Because we deal with very skewed data at Swoop, I've found the following workhorse data structure to be quite useful for building partitioning-related tools.
/** Given a key, returns a random number in the range [x, y) where
* x and y are the numbers in the tuple associated with a key.
*/
class RandomRangeMap[A](private val m: Map[A, (Int, Int)]) extends Serializable {
private val r = new java.util.Random() // Scala Random is not serializable in 2.10
def apply(key: A): Int = {
val (start, end) = m(key)
start + r.nextInt(end - start)
}
override def toString = s"RandomRangeMap($r, $m)"
}
For example, here is how we build a partitioner for a slightly different case: one where the data is skewed and the number of keys is small so we have to increase the number of partitions for the skewed keys while sticking with 1 as the minimum number of partitions per key:
/** Partitions data such that each unique key ends in P(key) partitions.
* Must be instantiated with a sequence of unique keys and their Ps.
* Partition sizes can be highly-skewed by the data, which is where the
* multiples come in.
*
* #param keyMap maps key values to their partition multiples
*/
class ByKeyPartitionerWithMultiples(val keyMap: Map[Any, Int]) extends Partitioner {
private val rrm = new RandomRangeMap(
keyMap.keys
.zip(
keyMap.values
.scanLeft(0)(_+_)
.zip(keyMap.values)
.map {
case (start, count) => (start, start + count)
}
)
.toMap
)
override val numPartitions =
keyMap.values.sum
override def getPartition(key: Any): Int =
rrm(key)
}
object ByKeyPartitionerWithMultiples {
/** Builds a UDF with a ByKeyPartitionerWithMultiples in a closure.
*
* #param keyMap maps key values to their partition multiples
*/
def udf(keyMap: Map[String, Int]) = {
val partitioner = new ByKeyPartitionerWithMultiples(keyMap.asInstanceOf[Map[Any, Int]])

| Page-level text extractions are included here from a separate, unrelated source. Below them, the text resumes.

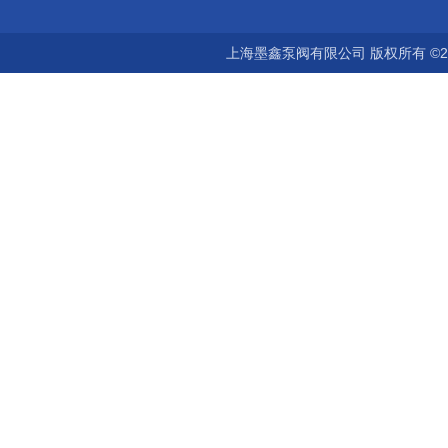
上海墨鑫泵阀有限公司 版权所有 ©2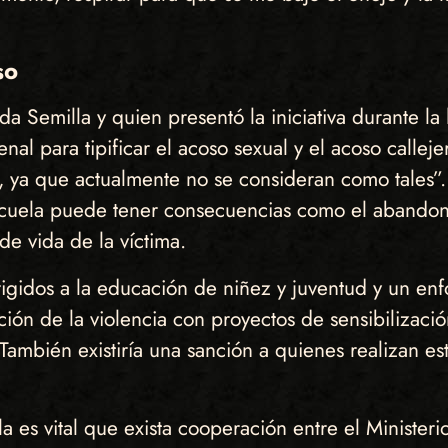
so
a Semilla y quien presentó la iniciativa durante la 
al para tipificar el acoso sexual y el acoso callej
 ya que actualmente no se consideran como tales”.
scuela puede tener consecuencias como el abandono
de vida de la víctima.
igidos a la educación de niñez y juventud y un enf
nción de la violencia con proyectos de sensibilizaci
. También existiría una sanción a quienes realizan e
 es vital que exista cooperación entre el Ministeri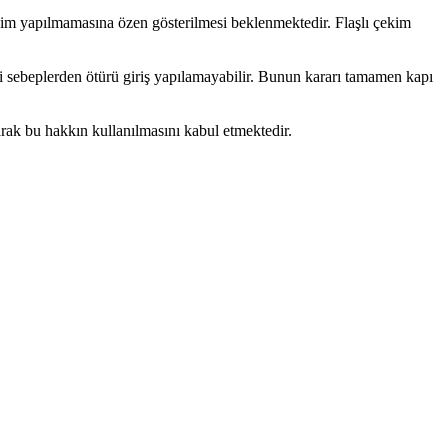
çekim yapılmamasına özen gösterilmesi beklenmektedir. Flaşlı çekim
i sebeplerden ötürü giriş yapılamayabilir. Bunun kararı tamamen kapı
larak bu hakkın kullanılmasını kabul etmektedir.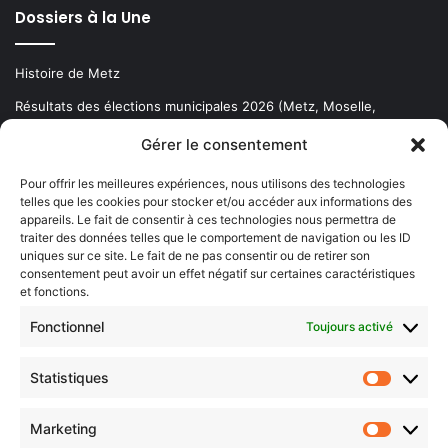
Dossiers à la Une
Histoire de Metz
Résultats des élections municipales 2026 (Metz, Moselle,
Lorraine)
Gérer le consentement
Sentier des lanternes
Pour offrir les meilleures expériences, nous utilisons des technologies
telles que les cookies pour stocker et/ou accéder aux informations des
Newsletter gratuite
appareils. Le fait de consentir à ces technologies nous permettra de
traiter des données telles que le comportement de navigation ou les ID
uniques sur ce site. Le fait de ne pas consentir ou de retirer son
consentement peut avoir un effet négatif sur certaines caractéristiques
et fonctions.
Choisissez : matin, soir ou hebdo ?
Fonctionnel
Toujours activé
Les infos essentielles de la région à lire au moment où cela vous
arrange !
Statistiques
Statistiq
Entrez
votre
Marketing
Marketin
adresse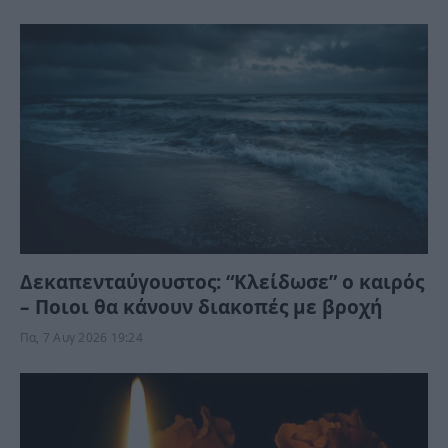
Δεκαπενταύγουστος: “Κλείδωσε” ο καιρός
– Ποιοι θα κάνουν διακοπές με βροχή
Πα, 7 Αυγ 2026 19:24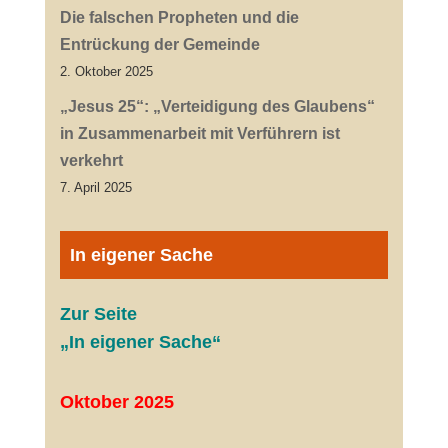
Die falschen Propheten und die
Entrückung der Gemeinde
2. Oktober 2025
„Jesus 25“: „Verteidigung des Glaubens“
in Zusammenarbeit mit Verführern ist
verkehrt
7. April 2025
In eigener Sache
Zur Seite
„In eigener Sache“
Oktober 2025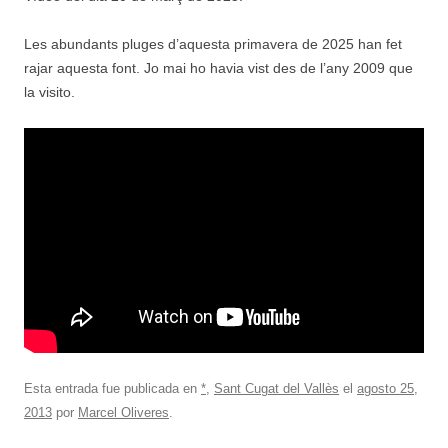
Les abundants pluges d’aquesta primavera de 2025 han fet
rajar aquesta font. Jo mai ho havia vist des de l’any 2009 que
la visito.
Esta entrada fue publicada en
*
,
Sant Cugat del Vallès
el
agosto 25,
2013
por
Marcel Oliveres
.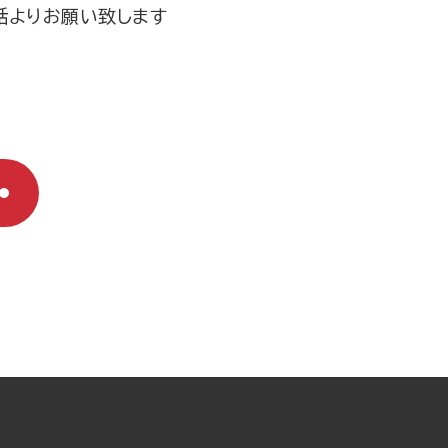
話よりお願い致します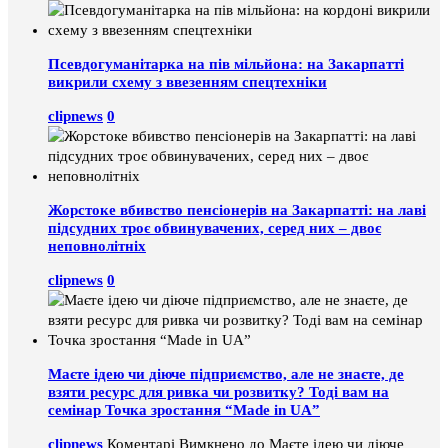
Псевдогуманітарка на пів мільйона: на Закарпатті
викрили схему з ввезенням спецтехніки
clipnews
0
Жорстоке вбивство пенсіонерів на Закарпатті: на лаві
підсудних троє обвинувачених, серед них – двоє
неповнолітніх
clipnews
0
Маєте ідею чи діюче підприємство, але не знаєте, де
взяти ресурс для ривка чи розвитку? Тоді вам на
семінар Точка зростання “Made in UA”
clipnews
Коментарі Вимкнено
до Маєте ідею чи діюче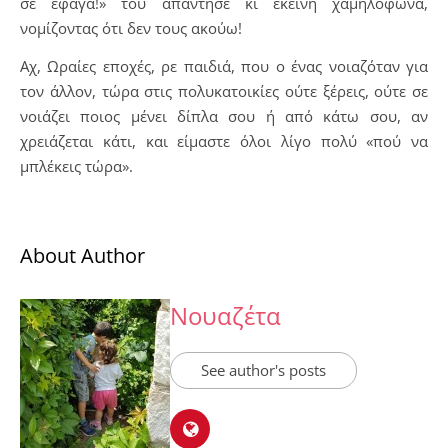
σε έφαγα!» του απάντησε κι εκείνη χαμηλόφωνα,
νομίζοντας ότι δεν τους ακούω!
Αχ, Ωραίες εποχές, ρε παιδιά, που ο ένας νοιαζόταν για
τον άλλον, τώρα στις πολυκατοικίες ούτε ξέρεις, ούτε σε
νοιάζει ποιος μένει δίπλα σου ή από κάτω σου, αν
χρειάζεται κάτι, και είμαστε όλοι λίγο πολύ «πού να
μπλέκεις τώρα».
About Author
Νουαζέτα
See author's posts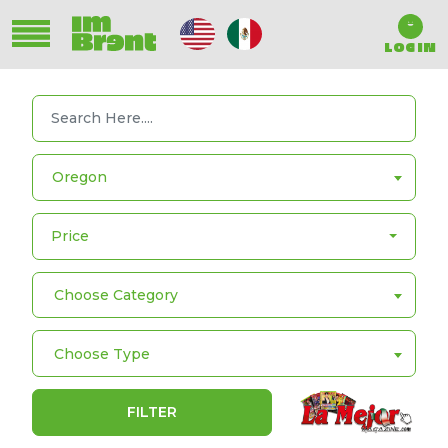
LOG IN
Oregon
Price
Choose Category
Choose Type
FILTER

(key:String) => partitioner.getPartition(key)
}
}
In your case, you have to merge several event names into a single partition, which would require changes but I hope the code above gives you an idea how to approach the problem.
One final observation is that if the distribution of event names values a lot in your data over time, you can perform a statistics gathering pass over some part of the data to compute a mapping table. You don't have to do this all the time, just when it is needed. To determine that, you can look at the number of rows and/or size of output files in each partition. In other words, the entire process can be automated as part of your Spark jobs.